Published: 2025-11-21
Overview
A high-severity vulnerability, identified as CVE-2025-62164, has been discovered in vLLM, a popular inference and serving engine for large language models (LLMs). This vulnerability, affecting versions 0.10.2 to before 0.11.1, could allow attackers to cause a denial-of-service (DoS) and potentially achieve remote code execution (RCE) on systems running vulnerable versions of vLLM.
Technical Details
The vulnerability resides in the Completions API endpoint. When processing user-supplied prompt embeddings, the endpoint utilizes torch.load() to load serialized tensors. Prior to version 0.11.1, insufficient validation of these tensors was performed. A change introduced in PyTorch 2.8.0 disabled sparse tensor integrity checks by default.
This allows a malicious actor to craft specially designed tensors that bypass internal bounds checks during the subsequent call to to_dense(). This circumvention triggers an out-of-bounds memory write, leading to memory corruption. The resulting memory corruption can crash the vLLM server, leading to a denial-of-service condition.

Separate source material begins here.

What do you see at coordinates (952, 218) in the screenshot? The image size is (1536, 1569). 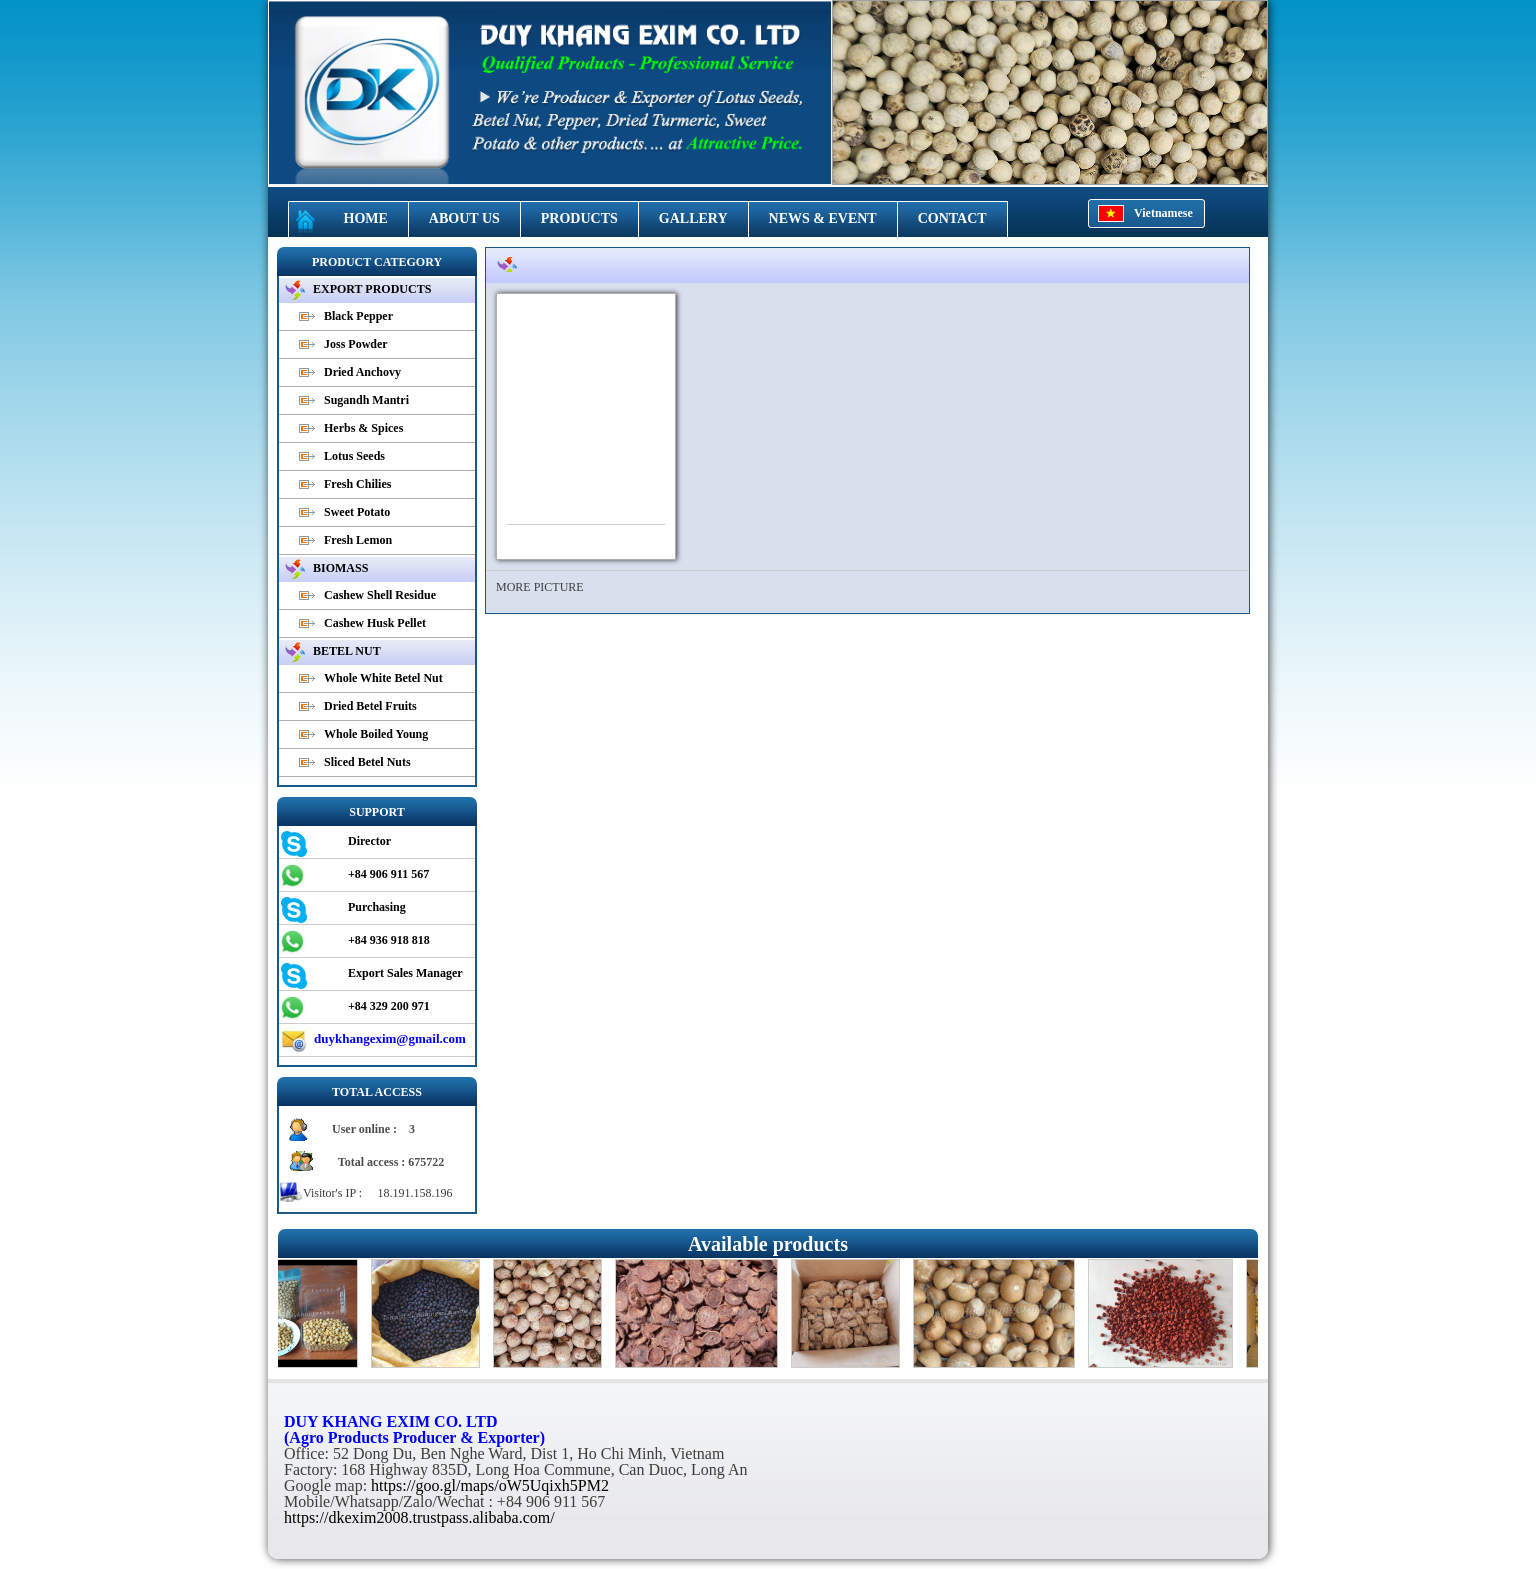 I see `CONTACT` at bounding box center [952, 218].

More seriously, it presents a potential avenue for remote code execution if an attacker can carefully control the memory corruption process.
CVSS Analysis
- CVE ID: CVE-2025-62164
- Severity: HIGH
- CVSS Score: 8.8
A CVSS score of 8.8 indicates a high-severity vulnerability. The exploitability is relatively high due to the accessibility of the Completions API. The potential impact, including denial-of-service and remote code execution, makes this vulnerability a significant security risk.
Possible Impact
Successful exploitation of CVE-2025-62164 can have severe consequences:
- Denial of Service (DoS): The vLLM server crashes, rendering the LLM inference service unavailable.
- Remote Code Execution (RCE): An attacker gains the ability to execute arbitrary code on the server hosting vLLM, potentially compromising sensitive data and systems.
Mitigation and Patch Steps
The vulnerability has been patched in vLLM version 0.11.1. It is strongly recommended that all users of vLLM versions 0.10.2 through 0.11.0 upgrade to version 0.11.1 or later immediately.
To upgrade vLLM, use your preferred package manager. For example, using pip:
pip install vllm==0.11.1
If upgrading is not immediately possible, consider implementing temporary mitigation measures, such as:
- Restricting access to the Completions API to trusted sources only.
- Implementing additional input validation on prompt embeddings before passing them to
torch.load(). However, this is unlikely to be a complete mitigation.